Tuesday, May 31, 2022

Zoom draft, part 2

 In my recent zoom post I wrote about a new strategy for writing a novel that I think might help me and might help someone write faster and maybe even better, particularly if they happen to be a panser rather than a planner, a discovery writer rather than an outliner. 

I suggested that you write a very quick draft, one that takes under a week and is 10000-15000 words long. I did this and had a draft of my novel, from beginning to end, in that time. In the past, I felt like I wasted a lot of time writing a longer first draft since often my discovery draft ended up being something I revised throughly anyway. My thinking was that if I wrote a first draft much faster maybe I would speed up my writing process without losing quality since, in my experience, most of the work of creating story came in later drafts, just as improvements in language and theme did.

Now I am working on the revision. I've spent slightly over a month and have increased my word count to about 45000 words. I am about half way through the second/third draft of the novel. However, I'm not just filling out what I had written with additional development. I've made several major changes to the plot as I've tried to develop and deepen the story.

So in that sense, I'm still feeling around in the dark a lot. However, in spite of this, I'm much farther along than I'd normally be because of the short time I spent on the first zoom draft. I don't feel like the road blocks and diversions are any more than on former novels. I had hoped that writing the draft so quickly might make me better at plotting; I don't feel that happened much. I still need a first draft to start working into the story. However, and this is key to how long the writing will take, I didn't spend several months on a first draft. I spent five days.
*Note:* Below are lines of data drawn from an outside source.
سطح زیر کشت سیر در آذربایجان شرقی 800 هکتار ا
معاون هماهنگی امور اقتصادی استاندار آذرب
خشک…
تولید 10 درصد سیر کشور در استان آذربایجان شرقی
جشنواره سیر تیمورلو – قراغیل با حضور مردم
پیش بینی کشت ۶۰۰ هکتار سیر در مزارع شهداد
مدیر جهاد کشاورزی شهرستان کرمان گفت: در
So far, I'm pleased wit this new strategy.

MORE LATER

Wednesday, May 18, 2022

When Characters In Your Story Act Out

 My characters get very cranky when I try to make them do things because of plot. Worse than rebellious teens. They will mess things up just to get back at me. They will lead me in all the wrong directions. Solution: you need to give characters real motivations for what they do, say, think. 

 

Too many formulas tell you to have your characters do things at specific places in the novel in order to follow a certain plot strategy. That can’t work for me.

 

You tell a character she has to act a certain way on page 33 because 3 is a lucky number, and if you have two 3’s well, double the luck, and you’ll for sure write a bestseller according to some advice.  

Your character says “I wouldn’t act that way.”
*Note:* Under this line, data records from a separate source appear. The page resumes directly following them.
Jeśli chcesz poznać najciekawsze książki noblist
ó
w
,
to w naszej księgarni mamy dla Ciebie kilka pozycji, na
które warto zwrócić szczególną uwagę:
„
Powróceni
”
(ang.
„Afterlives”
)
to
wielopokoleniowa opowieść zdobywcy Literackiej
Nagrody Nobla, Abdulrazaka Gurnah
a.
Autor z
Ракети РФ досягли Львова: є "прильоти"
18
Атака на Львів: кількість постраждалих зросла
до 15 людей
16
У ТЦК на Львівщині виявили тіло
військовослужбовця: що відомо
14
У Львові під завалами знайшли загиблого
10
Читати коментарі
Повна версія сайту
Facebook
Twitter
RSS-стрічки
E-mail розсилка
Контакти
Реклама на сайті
You say, “I need you to because I’ve been told you need that need on page 33.”

So after some argument she does. Then she falls into an identity crisis. She becomes a bad actress. Then she acts out or shuts down. This has a domino effect on your other characters in the story. They lose sight of their motivations.

 

Your characters aren’t going to seem real because they’re doing the wrong things at the wrong time and your story is going to seem forced because it goes in the wrong direction at several turns and pretty soon you’re lost in the swamp.

 

You know where I’m going  with this.

 

It’s not a pretty ending.

 

Quicksand.

 

Work on plot, always. Story is important. But be true to your characters. Give them clear motivations. Readers will read even if they’re reading about terrible characters doing terrible things if the readers feel like they know and feel why they’re doing what they’re doing. 

 

Try to figure out what your character wants in a scene and why they want it and then put something in their way and be true to the character. If you can get these right you will have plot and character working together and you will pull the character in.